--- Task inputs Enclosed Below ---
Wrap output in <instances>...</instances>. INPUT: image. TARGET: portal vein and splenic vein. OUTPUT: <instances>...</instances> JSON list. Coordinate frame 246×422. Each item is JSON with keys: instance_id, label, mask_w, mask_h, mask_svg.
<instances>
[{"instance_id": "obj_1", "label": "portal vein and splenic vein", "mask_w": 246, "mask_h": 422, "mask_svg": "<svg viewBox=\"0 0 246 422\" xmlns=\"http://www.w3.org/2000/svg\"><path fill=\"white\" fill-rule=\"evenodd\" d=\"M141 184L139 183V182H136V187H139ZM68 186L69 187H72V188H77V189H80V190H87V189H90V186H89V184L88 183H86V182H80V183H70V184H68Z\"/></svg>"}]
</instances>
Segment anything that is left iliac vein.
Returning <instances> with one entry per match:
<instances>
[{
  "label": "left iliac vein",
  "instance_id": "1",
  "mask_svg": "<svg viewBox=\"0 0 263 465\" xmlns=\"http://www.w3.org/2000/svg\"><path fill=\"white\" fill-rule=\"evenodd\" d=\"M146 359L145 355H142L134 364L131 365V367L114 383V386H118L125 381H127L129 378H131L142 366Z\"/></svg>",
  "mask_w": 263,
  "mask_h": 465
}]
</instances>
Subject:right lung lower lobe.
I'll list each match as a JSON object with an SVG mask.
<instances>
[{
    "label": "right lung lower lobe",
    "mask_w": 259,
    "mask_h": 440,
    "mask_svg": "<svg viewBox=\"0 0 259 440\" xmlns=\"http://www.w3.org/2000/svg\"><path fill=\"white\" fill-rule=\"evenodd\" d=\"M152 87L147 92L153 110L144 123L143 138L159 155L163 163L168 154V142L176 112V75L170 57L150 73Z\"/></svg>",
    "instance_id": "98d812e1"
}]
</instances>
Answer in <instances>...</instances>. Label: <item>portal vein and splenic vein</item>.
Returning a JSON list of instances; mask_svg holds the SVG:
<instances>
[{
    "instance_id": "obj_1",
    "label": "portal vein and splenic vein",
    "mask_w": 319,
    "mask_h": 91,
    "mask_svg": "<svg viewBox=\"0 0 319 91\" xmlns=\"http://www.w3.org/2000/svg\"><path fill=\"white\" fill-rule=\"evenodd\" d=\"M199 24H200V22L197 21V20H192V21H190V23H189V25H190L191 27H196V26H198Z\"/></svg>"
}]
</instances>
--- End of Enclosed Task inputs ---
To do:
Each line above should be reproduced exactly, with nothing omitted.

Answer box:
Wrap output in <instances>...</instances>. INPUT: image. TARGET: portal vein and splenic vein. OUTPUT: <instances>...</instances> JSON list. Coordinate frame 246×422. Each item is JSON with keys: instance_id, label, mask_w, mask_h, mask_svg.
<instances>
[{"instance_id": "obj_1", "label": "portal vein and splenic vein", "mask_w": 246, "mask_h": 422, "mask_svg": "<svg viewBox=\"0 0 246 422\" xmlns=\"http://www.w3.org/2000/svg\"><path fill=\"white\" fill-rule=\"evenodd\" d=\"M141 184L139 183V182H136V187H139ZM68 186L69 187H72V188H77V189H80V190H87V189H90V186H89V184L88 183H86V182H80V183H70V184H68Z\"/></svg>"}]
</instances>
Segment anything that is left iliac vein.
Returning <instances> with one entry per match:
<instances>
[{
  "label": "left iliac vein",
  "instance_id": "1",
  "mask_svg": "<svg viewBox=\"0 0 263 465\" xmlns=\"http://www.w3.org/2000/svg\"><path fill=\"white\" fill-rule=\"evenodd\" d=\"M146 359L145 355H142L134 364L131 365V367L114 383V386H118L125 381H127L129 378H131L142 366Z\"/></svg>",
  "mask_w": 263,
  "mask_h": 465
}]
</instances>
Subject:right lung lower lobe.
I'll list each match as a JSON object with an SVG mask.
<instances>
[{
    "label": "right lung lower lobe",
    "mask_w": 259,
    "mask_h": 440,
    "mask_svg": "<svg viewBox=\"0 0 259 440\" xmlns=\"http://www.w3.org/2000/svg\"><path fill=\"white\" fill-rule=\"evenodd\" d=\"M152 87L147 92L153 110L144 123L143 138L159 155L163 163L168 154V142L176 112V75L170 57L150 73Z\"/></svg>",
    "instance_id": "98d812e1"
}]
</instances>
Answer in <instances>...</instances>. Label: <item>portal vein and splenic vein</item>.
Returning a JSON list of instances; mask_svg holds the SVG:
<instances>
[{
    "instance_id": "obj_1",
    "label": "portal vein and splenic vein",
    "mask_w": 319,
    "mask_h": 91,
    "mask_svg": "<svg viewBox=\"0 0 319 91\" xmlns=\"http://www.w3.org/2000/svg\"><path fill=\"white\" fill-rule=\"evenodd\" d=\"M199 24H200V22L197 21V20H192V21H190V23H189V25H190L191 27H196V26H198Z\"/></svg>"
}]
</instances>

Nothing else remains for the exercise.